**WHAT YOU SHOULD DO**
Reproduce the first line of the material below and each line after it, exactly, through the line containing "relatives au", and give nothing more.

**PROVIDED DATA**
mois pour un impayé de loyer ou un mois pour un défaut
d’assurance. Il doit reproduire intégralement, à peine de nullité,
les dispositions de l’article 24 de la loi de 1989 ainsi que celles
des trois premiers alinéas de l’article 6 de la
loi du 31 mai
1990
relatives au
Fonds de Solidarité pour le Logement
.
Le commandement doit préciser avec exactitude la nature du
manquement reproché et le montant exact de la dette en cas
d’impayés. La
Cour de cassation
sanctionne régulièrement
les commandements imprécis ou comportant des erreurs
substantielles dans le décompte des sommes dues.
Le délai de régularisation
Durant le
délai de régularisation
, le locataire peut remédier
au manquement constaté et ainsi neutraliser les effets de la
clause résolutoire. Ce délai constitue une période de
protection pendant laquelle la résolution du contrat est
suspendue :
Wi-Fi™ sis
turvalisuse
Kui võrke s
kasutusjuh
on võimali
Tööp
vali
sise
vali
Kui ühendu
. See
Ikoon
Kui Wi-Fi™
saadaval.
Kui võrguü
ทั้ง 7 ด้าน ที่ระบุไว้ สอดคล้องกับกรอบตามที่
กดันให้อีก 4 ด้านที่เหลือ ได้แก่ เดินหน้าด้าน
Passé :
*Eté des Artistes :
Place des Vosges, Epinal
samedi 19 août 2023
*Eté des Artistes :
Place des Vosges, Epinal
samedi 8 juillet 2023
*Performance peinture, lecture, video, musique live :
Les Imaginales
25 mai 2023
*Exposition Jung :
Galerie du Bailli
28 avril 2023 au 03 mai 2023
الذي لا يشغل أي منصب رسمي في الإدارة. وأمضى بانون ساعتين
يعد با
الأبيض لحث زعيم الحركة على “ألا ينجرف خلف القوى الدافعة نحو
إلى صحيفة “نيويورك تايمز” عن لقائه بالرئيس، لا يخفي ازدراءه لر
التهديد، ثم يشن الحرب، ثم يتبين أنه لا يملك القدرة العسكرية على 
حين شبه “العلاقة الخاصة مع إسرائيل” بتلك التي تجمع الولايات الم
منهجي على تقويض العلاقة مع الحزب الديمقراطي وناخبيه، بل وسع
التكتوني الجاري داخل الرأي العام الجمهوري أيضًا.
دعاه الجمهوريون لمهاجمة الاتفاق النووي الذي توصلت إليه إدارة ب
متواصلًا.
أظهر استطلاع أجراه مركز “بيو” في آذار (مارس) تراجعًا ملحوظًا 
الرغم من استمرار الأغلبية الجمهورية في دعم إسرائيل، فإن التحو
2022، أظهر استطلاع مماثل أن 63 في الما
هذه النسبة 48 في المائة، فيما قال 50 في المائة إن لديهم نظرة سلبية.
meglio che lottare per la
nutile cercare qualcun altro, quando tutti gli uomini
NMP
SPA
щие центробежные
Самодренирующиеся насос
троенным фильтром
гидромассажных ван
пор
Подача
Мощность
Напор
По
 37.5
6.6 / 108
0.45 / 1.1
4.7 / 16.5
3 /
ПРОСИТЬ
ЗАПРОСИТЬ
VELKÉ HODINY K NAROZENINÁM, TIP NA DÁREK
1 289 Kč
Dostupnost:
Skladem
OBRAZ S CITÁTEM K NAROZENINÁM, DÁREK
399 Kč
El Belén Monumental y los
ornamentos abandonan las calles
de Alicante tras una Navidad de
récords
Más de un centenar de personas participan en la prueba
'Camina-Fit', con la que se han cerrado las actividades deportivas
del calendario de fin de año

**FINISHED TASK**
mois pour un impayé de loyer ou un mois pour un défaut
d’assurance. Il doit reproduire intégralement, à peine de nullité,
les dispositions de l’article 24 de la loi de 1989 ainsi que celles
des trois premiers alinéas de l’article 6 de la
loi du 31 mai
1990
relatives au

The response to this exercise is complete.